About Protsahan
Protsahan works at the intersection of child protection, gender, and systems change. Over the past fifteen years, we have strengthened safety, care, and life outcomes for children growing up in contexts of urban violence, poverty, migration, and structural neglect.
Protsahan’s work is intentionally designed around the lived realities of girls, who face earlier, deeper, and more cumulative risks of abuse, exploitation, violence, conflict, and exclusion. Through long-term direct care with girls and large-scale capacity building of caregivers and institutions, Protsahan contributes to child protection systems that are preventive, trauma-informed, and equitable. Protsahan is committed to data, evidence, iteration, and learning. Our work is rooted in the belief that when child protection systems work for the most vulnerable girls, they become stronger for all children.
Protsahan works with adolescent girls and young women from historically marginalized communities in Delhi’s slums, with a focus on migrant Dalit, Adivasi, Muslim, and Bahujan populations. Over 15 years, Protsahan has developed a globally recognised H.E.A.R.T. model (Health, Education, Art, Rights, and Technology), a trauma-informed framework that supports girls in reclaiming agency, building leadership, and creating systems-level impact through peer-led interventions.
How It All Began
While on a film shoot in 2010, Protsahan founder Sonal Kapoor met a young woman who had six daughters and was pregnant with her 7th child. On being asked about her circumstances, the woman narrated in a matter-of-fact way that she was ready to strangle her newborn if it was a girl once again. She also spoke of sending her 8 year old daughter to an unorganized brothel so that she could feed the rest of her family.

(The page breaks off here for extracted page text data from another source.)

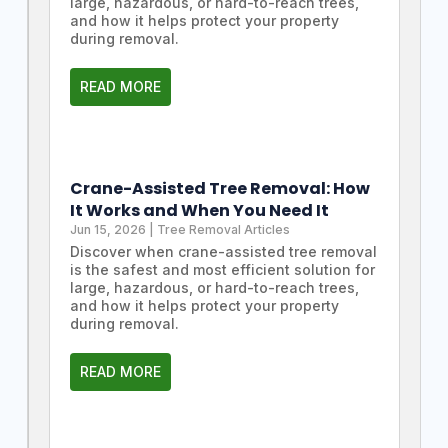
large, hazardous, or hard-to-reach trees,
and how it helps protect your property
during removal.
READ MORE
Crane-Assisted Tree Removal: How
It Works and When You Need It
Jun 15, 2026
|
Tree Removal Articles
Discover when crane-assisted tree removal
is the safest and most efficient solution for
large, hazardous, or hard-to-reach trees,
and how it helps protect your property
during removal.
READ MORE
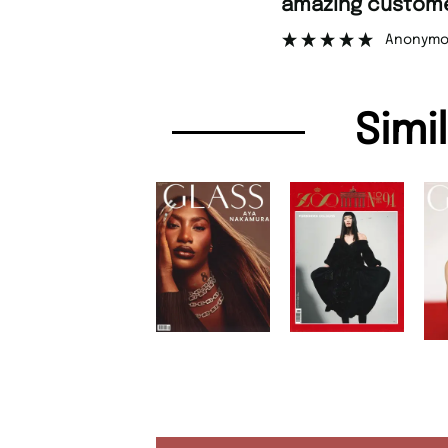
amazing customer support.
”
Anonymous
Simi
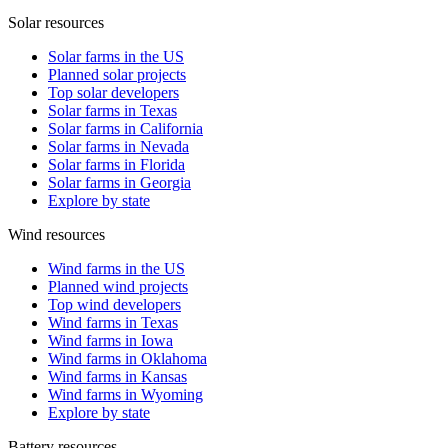
Solar resources
Solar farms in the US
Planned solar projects
Top solar developers
Solar farms in Texas
Solar farms in California
Solar farms in Nevada
Solar farms in Florida
Solar farms in Georgia
Explore by state
Wind resources
Wind farms in the US
Planned wind projects
Top wind developers
Wind farms in Texas
Wind farms in Iowa
Wind farms in Oklahoma
Wind farms in Kansas
Wind farms in Wyoming
Explore by state
Battery resources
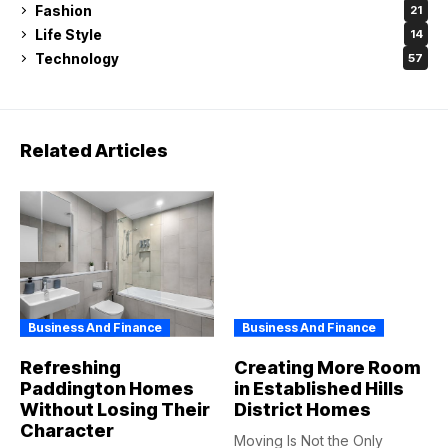
Fashion
21
Life Style
14
Technology
57
Related Articles
Business And Finance
Business And Finance
Refreshing
Creating More Room
Paddington Homes
in Established Hills
Without Losing Their
District Homes
Character
Moving Is Not the Only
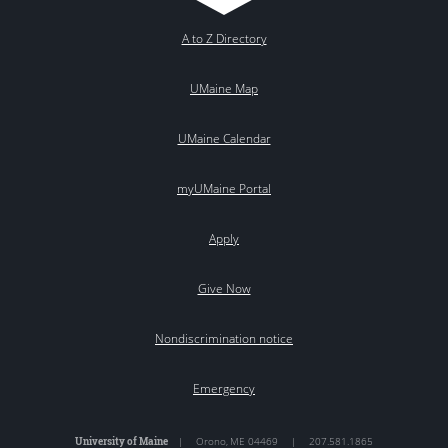
A to Z Directory
UMaine Map
UMaine Calendar
myUMaine Portal
Apply
Give Now
Nondiscrimination notice
Emergency
University of Maine
|
Orono
,
ME
04469
|
207.581.1865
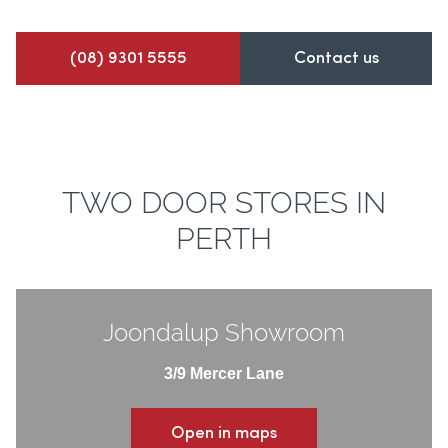
(08) 9301 5555
Contact us
TWO DOOR STORES IN
PERTH
Joondalup Showroom
3/9 Mercer Lane
Open in maps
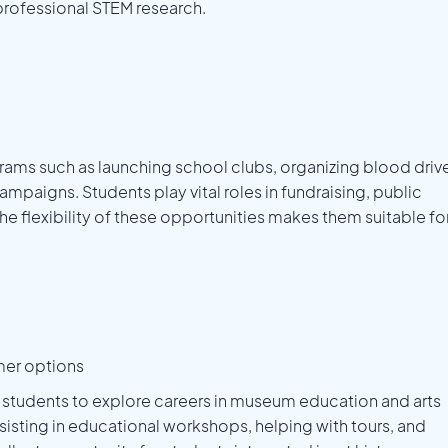
 professional STEM research.
ams such as launching school clubs, organizing blood driv
aigns. Students play vital roles in fundraising, public
he flexibility of these opportunities makes them suitable fo
mer options
s students to explore careers in museum education and arts
ssisting in educational workshops, helping with tours, and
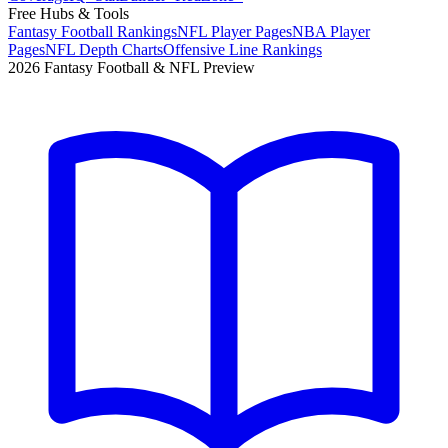
Free Hubs & Tools
Fantasy Football Rankings
NFL Player Pages
NBA Player
Pages
NFL Depth Charts
Offensive Line Rankings
2026 Fantasy Football & NFL Preview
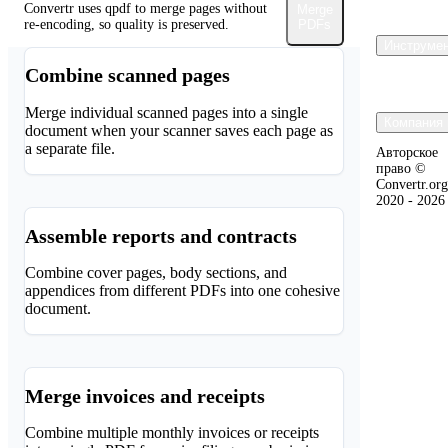
Convertr uses qpdf to merge pages without
Merge
re-encoding, so quality is preserved.
PDFs
Инструмен
Combine scanned pages
Merge individual scanned pages into a single
Компания 
document when your scanner saves each page as
a separate file.
Авторское
право ©
Convertr.org
2020 - 2026
Assemble reports and contracts
Combine cover pages, body sections, and
appendices from different PDFs into one cohesive
document.
Merge invoices and receipts
Combine multiple monthly invoices or receipts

Within the hour, the idea of starting a unique creative school had started taking shape. Three weeks later, after a small feasibility study in the area, Protsahan started as a one room creative arts and design school in one of the darkest slums of the country, in the heart of the capital city New Delhi to rescue that one child, and many more like her from systemic, intergenerational poverty and abuse. Since 2010, Protsahan has supported over 96,000 survivors in Delhi’s urban slums – enabling them to break intergenerational cycles of begging, child marriage, child labour, and child sexual abuse. 97% of Girl Champions have successfully completed Class 12 or higher despite the adversities they have faced.
In the coming decade, 2020-2030, we aim to impact the lives of 1 million at-risk children through strategic on-ground direct impact and collaborations.
Purpose
To stop violence against children in all forms and heal children from the trauma caused by it.
Vision
To impact 1,000,000 children by 2030 and make the world a safe place for them by eradicating all forms of violence and abuse.
Mission
Reimagining futures for girls lost in a cycle of childhood adversity & violence by working on Education, Health & Gender Justice through Art & Technology based innovative approaches.